↓↓↓

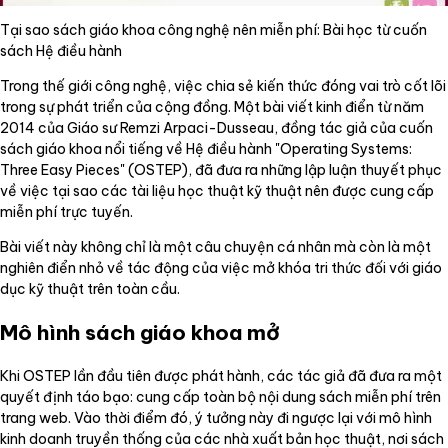
Tại sao sách giáo khoa công nghệ nên miễn phí: Bài học từ cuốn
sách Hệ điều hành
Trong thế giới công nghệ, việc chia sẻ kiến thức đóng vai trò cốt lõi
trong sự phát triển của cộng đồng. Một bài viết kinh điển từ năm
2014 của Giáo sư Remzi Arpaci-Dusseau, đồng tác giả của cuốn
sách giáo khoa nổi tiếng về Hệ điều hành "Operating Systems:
Three Easy Pieces" (OSTEP), đã đưa ra những lập luận thuyết phục
về việc tại sao các tài liệu học thuật kỹ thuật nên được cung cấp
miễn phí trực tuyến.
Bài viết này không chỉ là một câu chuyện cá nhân mà còn là một
nghiên điển nhỏ về tác động của việc mở khóa tri thức đối với giáo
dục kỹ thuật trên toàn cầu.
Mô hình sách giáo khoa mở
Khi OSTEP lần đầu tiên được phát hành, các tác giả đã đưa ra một
quyết định táo bạo: cung cấp toàn bộ nội dung sách miễn phí trên
trang web. Vào thời điểm đó, ý tưởng này đi ngược lại với mô hình
kinh doanh truyền thống của các nhà xuất bản học thuật, nơi sách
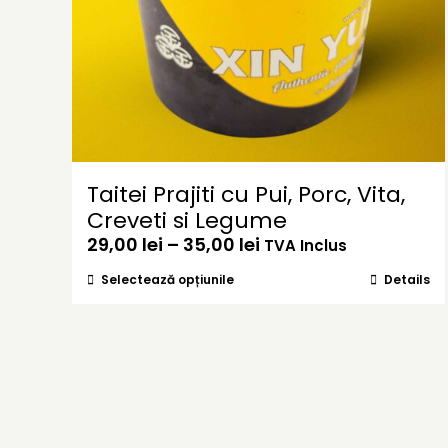
Taitei Prajiti cu Pui, Porc, Vita,
Creveti si Legume
Interval
29,00
lei
–
35,00
lei
TVA Inclus
de
Acest
Selectează opțiunile
Details
prețuri:
produs
29,00 lei
are
până
mai
la
multe
35,00 lei
variații.
Opțiunile
pot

↑↑↑

**TASK ITEM:** Leaving out the pictures, reproduce the whole listing above exactly.

**YOUR RESPONSE:**
Tại sao sách giáo khoa công nghệ nên miễn phí: Bài học từ cuốn
sách Hệ điều hành
Trong thế giới công nghệ, việc chia sẻ kiến thức đóng vai trò cốt lõi
trong sự phát triển của cộng đồng. Một bài viết kinh điển từ năm
2014 của Giáo sư Remzi Arpaci-Dusseau, đồng tác giả của cuốn
sách giáo khoa nổi tiếng về Hệ điều hành "Operating Systems:
Three Easy Pieces" (OSTEP), đã đưa ra những lập luận thuyết phục
về việc tại sao các tài liệu học thuật kỹ thuật nên được cung cấp
miễn phí trực tuyến.
Bài viết này không chỉ là một câu chuyện cá nhân mà còn là một
nghiên điển nhỏ về tác động của việc mở khóa tri thức đối với giáo
dục kỹ thuật trên toàn cầu.
Mô hình sách giáo khoa mở
Khi OSTEP lần đầu tiên được phát hành, các tác giả đã đưa ra một
quyết định táo bạo: cung cấp toàn bộ nội dung sách miễn phí trên
trang web. Vào thời điểm đó, ý tưởng này đi ngược lại với mô hình
kinh doanh truyền thống của các nhà xuất bản học thuật, nơi sách
Taitei Prajiti cu Pui, Porc, Vita,
Creveti si Legume
Interval
29,00
lei
–
35,00
lei
TVA Inclus
de
Acest
Selectează opțiunile
Details
prețuri:
produs
29,00 lei
are
până
mai
la
multe
35,00 lei
variații.
Opțiunile
pot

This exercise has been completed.